PROMPT -> Leave out the pictures, then output the lines of the records below from the first through the one containing "别、生日、民族、国籍、开户行名称、银行卡卡号、银行预留手机".

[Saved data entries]
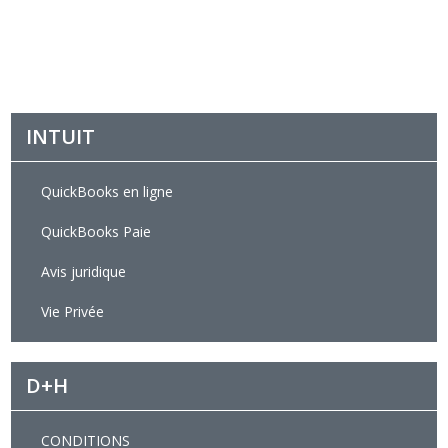
INTUIT
QuickBooks en ligne
QuickBooks Paie
Avis juridique
Vie Privée
D+H
CONDITIONS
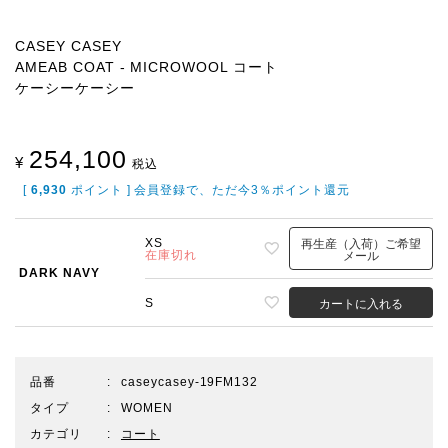
CASEY CASEY
AMEAB COAT - MICROWOOL コート
ケーシーケーシー
254,100
¥
税込
[
6,930
ポイント ] 会員登録で、ただ今3％ポイント還元
XS
再生産（入荷）ご希望
在庫切れ
メール
DARK NAVY
S
カートに入れる
品番
caseycasey-19FM132
タイプ
WOMEN
カテゴリ
コート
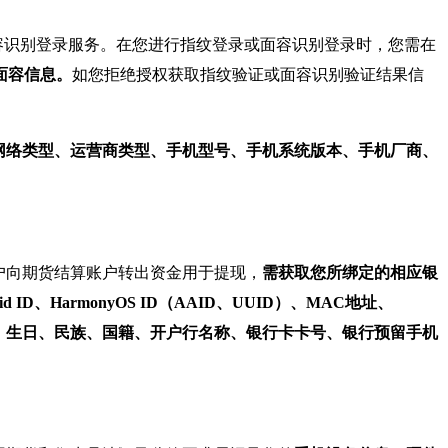
容识别登录服务。在您进行指纹登录或面容识别登录时，您需在
面容信息。
如您拒绝授权获取指纹验证或面容识别验证结果信
网络类型、运营商类型、手机型号、手机系统版本、手机厂商、
户向期货结算账户转出资金用于提现，
需获取您所绑定的相应银
、HarmonyOS ID（AAID、UUID）、MAC地址、
别、生日、民族、国籍、开户行名称、银行卡卡号、银行预留手机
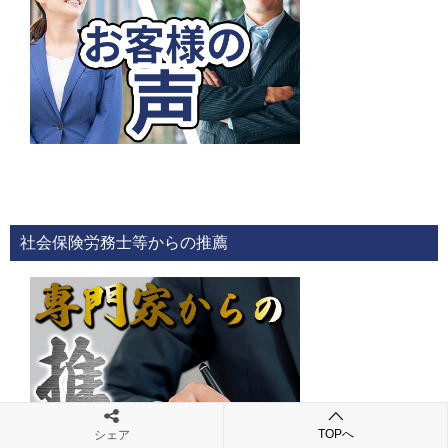
社会保険労務士等からの推薦
TOPへ
シェア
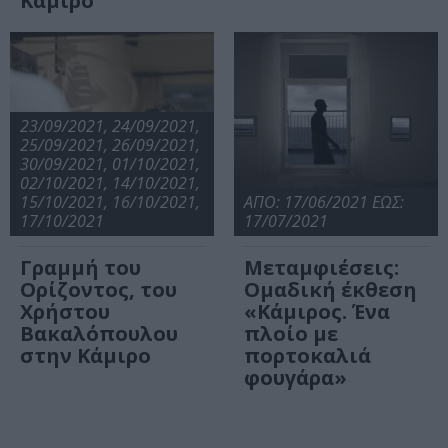
Κάμιρο
23/09/2021, 24/09/2021,
25/09/2021, 26/09/2021,
30/09/2021, 01/10/2021,
02/10/2021, 14/10/2021,
15/10/2021, 16/10/2021,
ΑΠΟ: 17/06/2021 ΕΩΣ:
17/10/2021
17/07/2021
Γραμμή του
Μεταμφιέσεις:
Ορίζοντος, του
Ομαδική έκθεση
Χρήστου
«Κάμιρος. Ένα
Βακαλόπουλου
πλοίο με
στην Κάμιρο
πορτοκαλιά
φουγάρα»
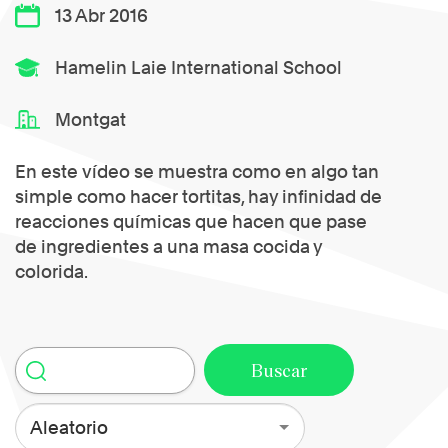
13 Abr 2016
Hamelin Laie International School
Montgat
En este vídeo se muestra como en algo tan
simple como hacer tortitas, hay infinidad de
reacciones químicas que hacen que pase
de ingredientes a una masa cocida y
colorida.
Aleatorio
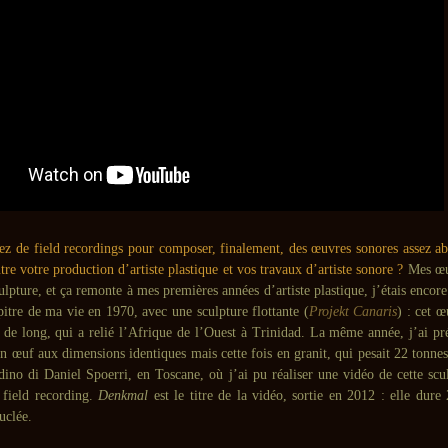
ez de field recordings pour composer, finalement, des œuvres sonores assez abst
tre votre production d’artiste plastique et vos travaux d’artiste sonore ?
Mes œu
culpture, et ça remonte à mes premières années d’artiste plastique, j’étais encore 
itre de ma vie en 1970, avec une sculpture flottante (
Projekt Canaris
) : cet œ
s de long, qui a relié l’Afrique de l’Ouest à Trinidad. La même année, j’ai p
 œuf aux dimensions identiques mais cette fois en granit, qui pesait 22 tonnes.
dino di Daniel Spoerri, en Toscane, où j’ai pu réaliser une vidéo de cette scu
 field recording.
Denkmal
est le titre de la vidéo, sortie en 2012 : elle dure
uclée.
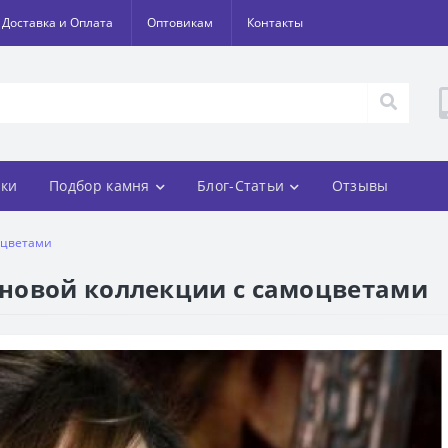
Доставка и Оплата
Оптовикам
Контакты
ки
Подбор камня
Блог-Статьи
Отзывы
оцветами
новой коллекции с самоцветами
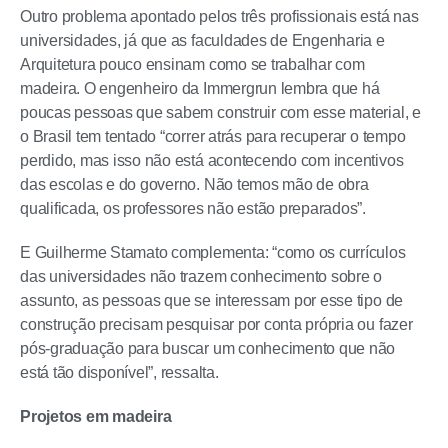
Outro problema apontado pelos três profissionais está nas
universidades, já que as faculdades de Engenharia e
Arquitetura pouco ensinam como se trabalhar com
madeira. O engenheiro da Immergrun lembra que há
poucas pessoas que sabem construir com esse material, e
o Brasil tem tentado “correr atrás para recuperar o tempo
perdido, mas isso não está acontecendo com incentivos
das escolas e do governo. Não temos mão de obra
qualificada, os professores não estão preparados”.
E Guilherme Stamato complementa: “como os currículos
das universidades não trazem conhecimento sobre o
assunto, as pessoas que se interessam por esse tipo de
construção precisam pesquisar por conta própria ou fazer
pós-graduação para buscar um conhecimento que não
está tão disponível”, ressalta.
Projetos em madeira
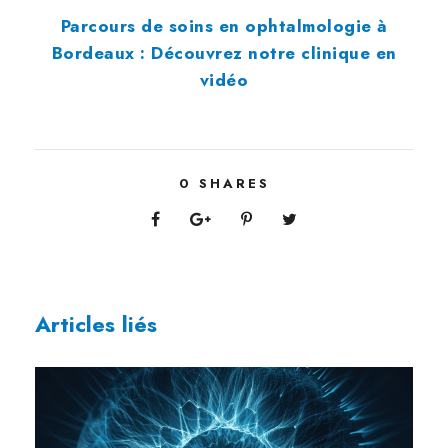
Parcours de soins en ophtalmologie à
Bordeaux : Découvrez notre clinique en
vidéo
0
SHARES
Articles liés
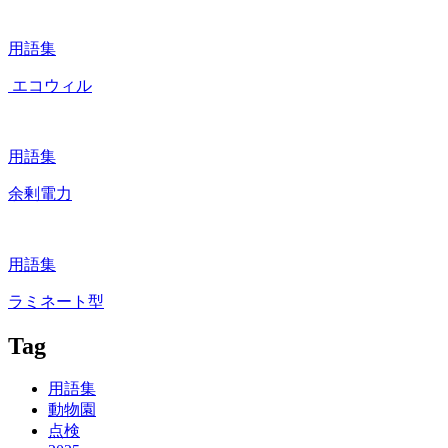
用語集
エコウィル
用語集
余剰電力
用語集
ラミネート型
Tag
用語集
動物園
点検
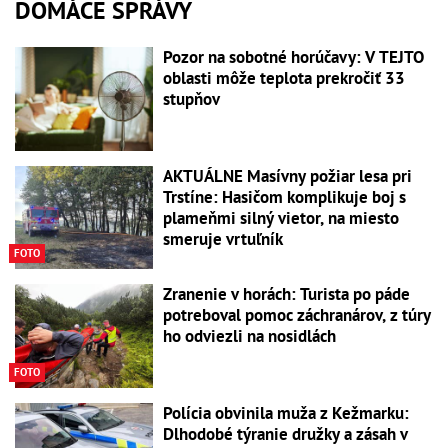
DOMÁCE SPRÁVY
Pozor na sobotné horúčavy: V TEJTO
oblasti môže teplota prekročiť 33
stupňov
AKTUÁLNE Masívny požiar lesa pri
Trstíne: Hasičom komplikuje boj s
plameňmi silný vietor, na miesto
smeruje vrtuľník
FOTO
Zranenie v horách: Turista po páde
potreboval pomoc záchranárov, z túry
ho odviezli na nosidlách
FOTO
Polícia obvinila muža z Kežmarku:
Dlhodobé týranie družky a zásah v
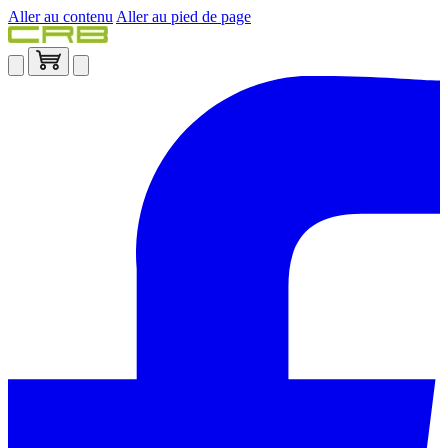
Aller au contenu
Aller au pied de page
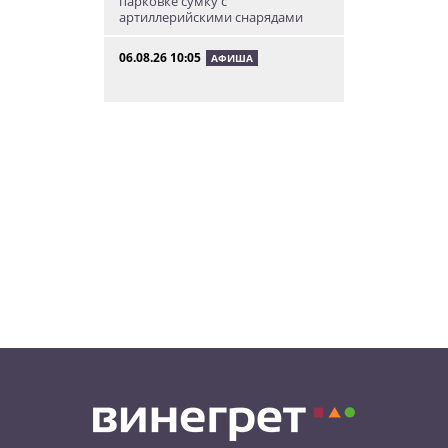
парковке сумку с
артиллерийскими снарядами
06.08.26 10:05
АФИША
В Праге пройдет фестиваль
нового цирка Letní Letná.
Многие выступления будут
бесплатными
06.08.26 8:04
НОВОСТИ ПРАГИ
Уикенд принесет жителям Чехии
передышку от экстремальной
жары
05.08.26 21:51
АФИША
В пражском ЛГБТ-параде будет
русскоязычная колонна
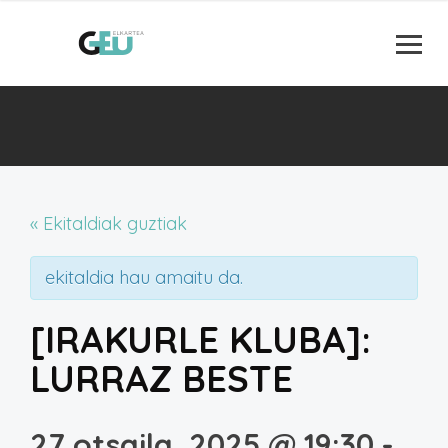
« Ekitaldiak guztiak
ekitaldia hau amaitu da.
[IRAKURLE KLUBA]:
LURRAZ BESTE
27 otsaila, 2025 @ 19:30
-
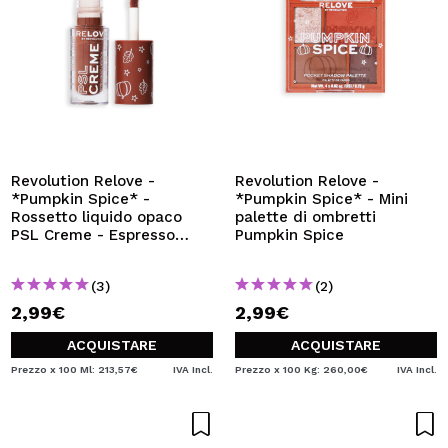
Revolution Relove -
Revolution Relove -
*Pumpkin Spice* -
*Pumpkin Spice* - Mini
Rossetto liquido opaco
palette di ombretti
PSL Creme - Espresso
Pumpkin Spice
Brown
(3)
(2)
2,99€
2,99€
ACQUISTARE
ACQUISTARE
Prezzo x 100 Ml: 213,57€
IVA Incl.
Prezzo x 100 Kg: 260,00€
IVA Incl.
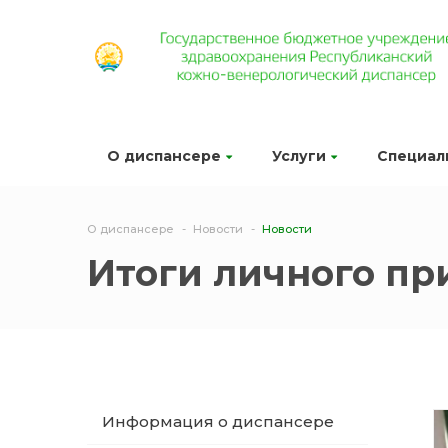
О диспансере
Услуги
Специал
О диспансере
Новости
Новости
Итоги личного пр
Информация о диспансере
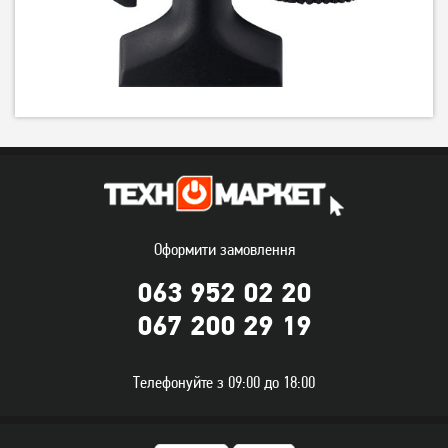
Пилосос Samsung
Пилосос Philips 3000 series
VC07M31C0HG
XD3112/09
5 799
грн
5 399
6 999
грн
грн
Оформити замовлення
063 952 02 20
067 200 29 19
Телефонуйте з 09:00 до 18:00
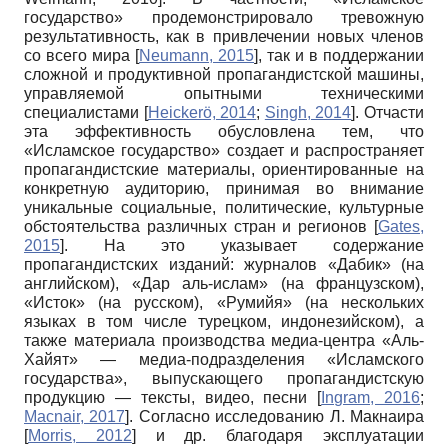
государство» продемонстрировало тревожную
результативность, как в привлечении новых членов
со всего мира
[
Neumann, 2015
]
, так и в поддержании
сложной и продуктивной пропагандистской машины,
управляемой опытными техническими
специалистами
[
Heickerö, 2014
;
Singh, 2014
]
. Отчасти
эта эффективность обусловлена тем, что
«Исламское государство» создает и распространяет
пропагандистские материалы, ориентированные на
конкретную аудиторию, принимая во внимание
уникальные социальные, политические, культурные
обстоятельства различных стран и регионов
[
Gates,
2015
]
. На это указывает содержание
пропагандистских изданий: журналов «Дабик» (на
английском), «Дар аль-ислам» (на французском),
«Исток» (на русском), «Румийя» (на нескольких
языках в том числе турецком, индонезийском), а
также материала производства медиа-центра «Аль-
Хайят» — медиа-подразделения «Исламского
государства», выпускающего пропагандистскую
продукцию — тексты, видео, песни
[
Ingram, 2016
;
Macnair, 2017
]
. Согласно исследованию Л. Макнаира
[
Morris, 2012
]
и др. благодаря эксплуатации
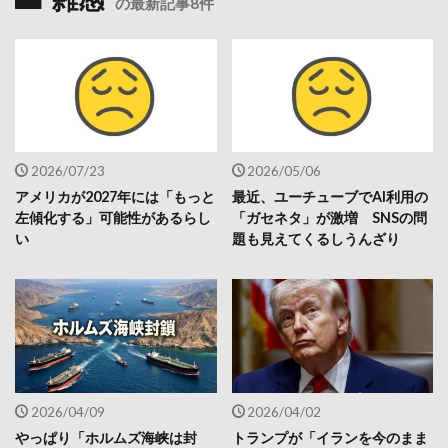
の最新記事8件
2026/07/23
2026/05/06
アメリカが2027年には「もっと
最近、ユーチューブでAI利用の
左傾化する」可能性があるらし
「ガセネタ」が激増 SNSの問
い
題も見えてくるしうんざり
2026/04/09
2026/04/02
やっぱり「ホルムズ海峡は封
トランプが「イランを今のまま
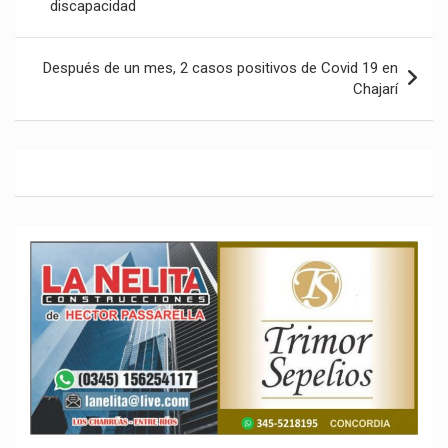
discapacidad
entradas
Después de un mes, 2 casos positivos de Covid 19 en
Chajarí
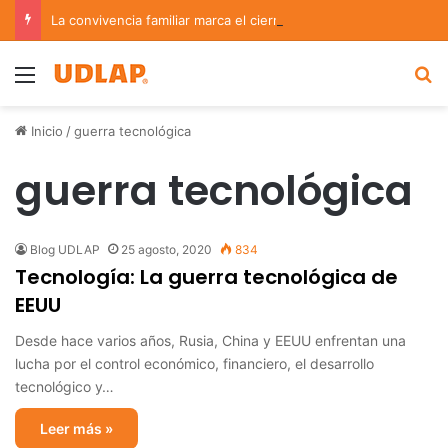
La convivencia familiar marca el cierre del Curso de Verano de Escuelas Aztecas
Menu
B
Inicio
/
guerra tecnológica
guerra tecnológica
Blog UDLAP
25 agosto, 2020
834
Tecnología: La guerra tecnológica de
EEUU
Desde hace varios años, Rusia, China y EEUU enfrentan una
lucha por el control económico, financiero, el desarrollo
tecnológico y…
Leer más »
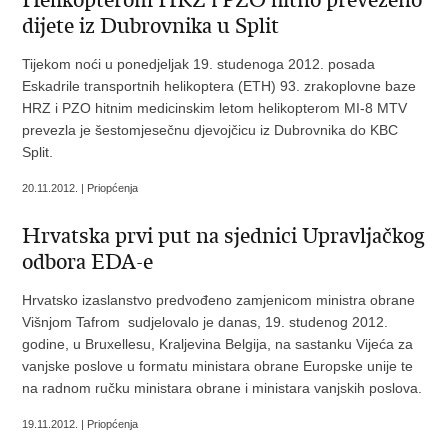
Helikopterom HRZ i PZO hitno prevezeno
dijete iz Dubrovnika u Split
Tijekom noći u ponedjeljak 19. studenoga 2012. posada
Eskadrile transportnih helikoptera (ETH) 93. zrakoplovne baze
HRZ i PZO hitnim medicinskim letom helikopterom MI-8 MTV
prevezla je šestomjesečnu djevojčicu iz Dubrovnika do KBC
Split.
20.11.2012. | Priopćenja
Hrvatska prvi put na sjednici Upravljačkog
odbora EDA-e
Hrvatsko izaslanstvo predvođeno zamjenicom ministra obrane
Višnjom Tafrom sudjelovalo je danas, 19. studenog 2012.
godine, u Bruxellesu, Kraljevina Belgija, na sastanku Vijeća za
vanjske poslove u formatu ministara obrane Europske unije te
na radnom ručku ministara obrane i ministara vanjskih poslova.
19.11.2012. | Priopćenja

RESULT ->
INTUIT
QuickBooks en ligne
QuickBooks Paie
Avis juridique
Vie Privée
D+H
CONDITIONS
CASEY CASEY
AMEAB COAT - MICROWOOL コート
ケーシーケーシー
254,100
¥
税込
[
6,930
ポイント ] 会員登録で、ただ今3％ポイント還元
XS
再生産（入荷）ご希望
在庫切れ
メール
DARK NAVY
S
カートに入れる
品番
caseycasey-19FM132
タイプ
WOMEN
カテゴリ
コート
容识别登录服务。在您进行指纹登录或面容识别登录时，您需在
面容信息。
如您拒绝授权获取指纹验证或面容识别验证结果信
网络类型、运营商类型、手机型号、手机系统版本、手机厂商、
户向期货结算账户转出资金用于提现，
需获取您所绑定的相应银
、HarmonyOS ID（AAID、UUID）、MAC地址、
别、生日、民族、国籍、开户行名称、银行卡卡号、银行预留手机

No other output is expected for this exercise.